Today, 49 percent of residents said they continued to support this arrangement as their preferred system of governance, according to the poll, with 20 percent instead backing full independence and 12 percent seeking direct rule from Beijing. At the same time, as many as 55 percent of respondents said they believed the "One Country, Two Systems" structure is "at risk of being eroded"—32 percent do not.

As the new national security law begins its crackdown on separatist political forces blamed for sometimes violent rallies held for over a year around the city, 42 percent disagreed and 34 percent agreed that they felt safer after the legislation came into effect. As for freedoms and liberties, 34 percent said they agreed they were compromised by the new law and 31 percent disagreed.

In general, 58 percent said the level of freedom in Hong Kong was "under threat," a slight decline from 60 percent who said so during Newsweek's previous survey last month, which came ahead of the national security law's implementation.

A perceived repeal of the rights enfranchised in Hong Kong's de facto constitution has been among the prevailing points argued by the U.S. in the series of actions it has taken against both mainland China and Hong Kong itself. President Donald Trump has officially repealed the territory's special trade status as encoded in U.S. law and introduced new sanctions, while the U.K. ended an extradition treaty with Hong Kong and offered passports for those holding or eligible to obtain British National (Overseas) passports.

"The U.K. is really clear that we need to work with our American friends and also with other partners together in the international system to protect our freedoms and interests and—as we've shown, I think, on Hong Kong—stand up for our values," U.K. Foreign Secretary Dominic Raab said Tuesday in remarks alongside U.S. Secretary of State Mike Pompeo at Lancaster House in London.

Earlier that day, however, Chinese Foreign Ministry spokesperson Wang Wenbin criticized Western intervention in the Hong Kong issue, calling it part of "China's internal affairs that allow no foreign interference."
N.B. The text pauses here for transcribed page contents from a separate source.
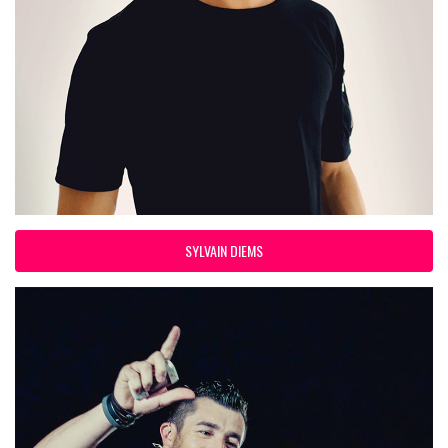
SYLVAIN DIEMS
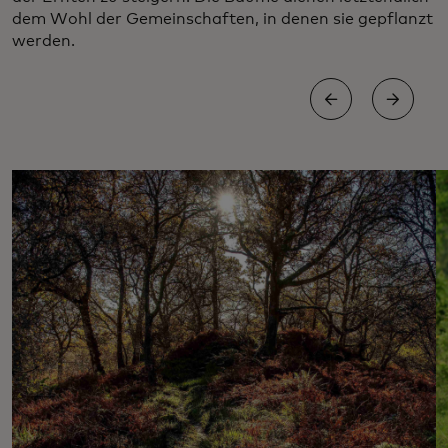
dem Wohl der Gemeinschaften, in denen sie gepflanzt
werden.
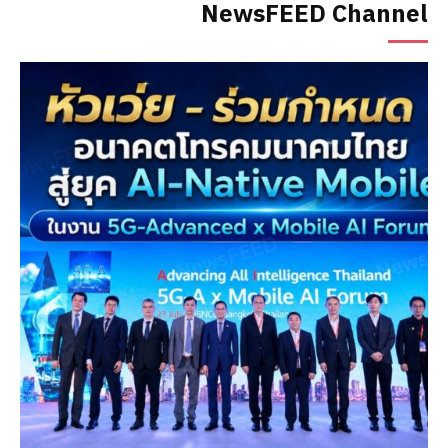
NewsFEED Channel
"The Chinese government is determined to defend national sovereignty, security and development interests, to implement 'One Country, Two Systems' comprehensively and faithfully, and to oppose foreign interference in Hong Kong affairs," Wang told reporters at a press conference in Beijing. "Intervening and pressuring tactics will never work on China."
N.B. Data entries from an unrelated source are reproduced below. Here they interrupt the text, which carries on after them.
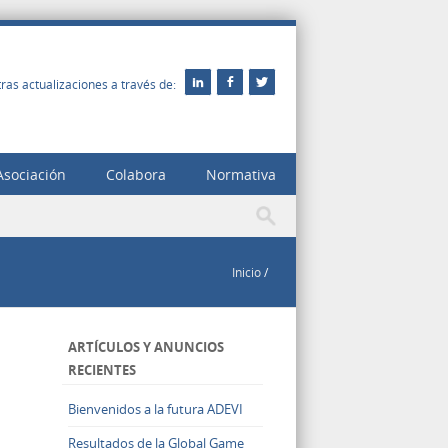
ras actualizaciones a través de:
Asociación
Colabora
Normativa
Inicio
/
ARTÍCULOS Y ANUNCIOS
RECIENTES
Bienvenidos a la futura ADEVI
Resultados de la Global Game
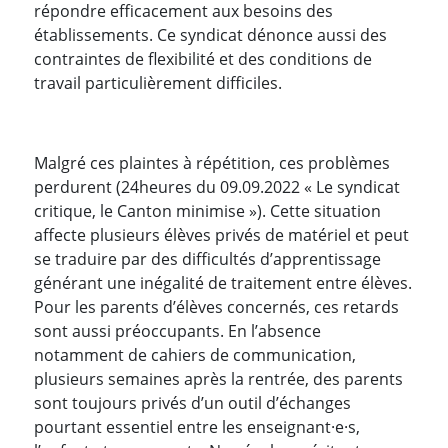
répondre efficacement aux besoins des
établissements. Ce syndicat dénonce aussi des
contraintes de flexibilité et des conditions de
travail particulièrement difficiles.
Malgré ces plaintes à répétition, ces problèmes
perdurent (24heures du 09.09.2022 « Le syndicat
critique, le Canton minimise »). Cette situation
affecte plusieurs élèves privés de matériel et peut
se traduire par des difficultés d’apprentissage
générant une inégalité de traitement entre élèves.
Pour les parents d’élèves concernés, ces retards
sont aussi préoccupants. En l’absence
notamment de cahiers de communication,
plusieurs semaines après la rentrée, des parents
sont toujours privés d’un outil d’échanges
pourtant essentiel entre les enseignant·e·s,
Still, Pompeo met Wednesday in London with self-exiled Hong Kong opposition activist Nathan Law in the latest sign of U.S. support for political forces in support of the protests in the restive territory.
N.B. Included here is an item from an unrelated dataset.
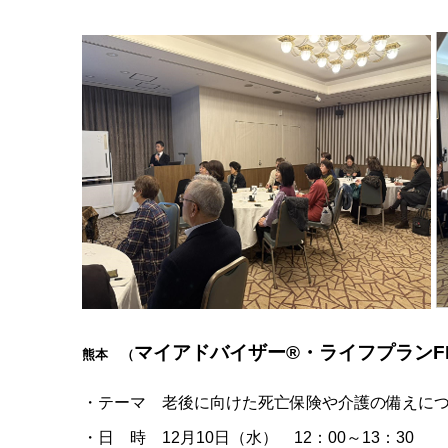
マイアドバイザー®・ライフプランF
熊本 （
・テーマ 老後に向けた死亡保険や介護の備えに
・日 時 12月10日（水） 12：00～13：30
Newsweek's poll showed that 33 percent of those in Hong Kong had a positive view of the young leader, as opposed to 30 percent who were neutral and 26 percent who said they had a negative view of him. Polled on Law's decision to testify before U.S. Congress about the situation in Hong Kong, 36 percent of respondents approved of the move, 29 percent disapproved and 24 percent expressed neither opinion.

As Hong Kong braces for more retaliatory measures, however, 38 percent of residents said they agreed U.S. economic sanctions on China would have a negative impact on their economic wellbeing and quality of life as opposed to 24 percent who agreed and 29 percent who did not feel particularly either way. Regardless of how it may impact their life, however, 43 percent indicated they supported such measures, 28 percent disagreed with them and 22 percent neither agreed nor disagreed.

Still, residents were evenly split 40-40 about whether or economic sanctions against China by governments such as the U.S., U.K., Japan and South Korea would help the situation there.